+++ Available records +++
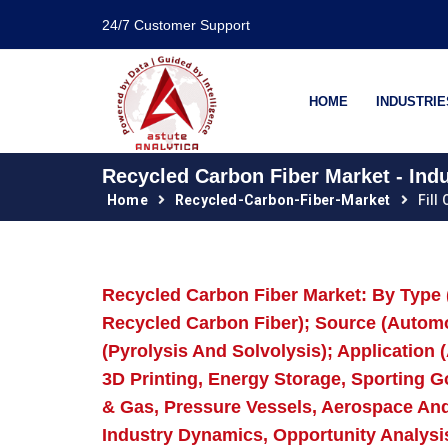
24/7 Customer Support
HOME
INDUSTRIE
Recycled Carbon Fiber Market - Ind
Home
Recycled-Carbon-Fiber-Market
Fill
Recycled Carbon Fiber Market: By Type
Recycled Carbon Fiber); Source (Automo
(Pyrolysis And Solvolysis); Application 
3D Printing, Energy Storage, Sporting 
& Gas, Pressure Vessels, Aerospace An
Industry Dynamics, Opportunity Analysi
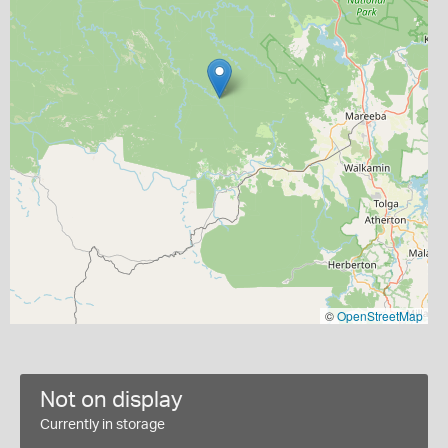
©
OpenStreetMap
Not on display
Currently in storage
+++
▸ Assignment: With the pictures left out, transcribe exactly the lines from the line holding "3D Printing, Energy Storage, Sporting" through the closing line of the entries.

▸ Response area:
3D Printing, Energy Storage, Sporting 
& Gas, Pressure Vessels, Aerospace An
Industry Dynamics, Opportunity Analysi
©
OpenStreetMap
Not on display
Currently in storage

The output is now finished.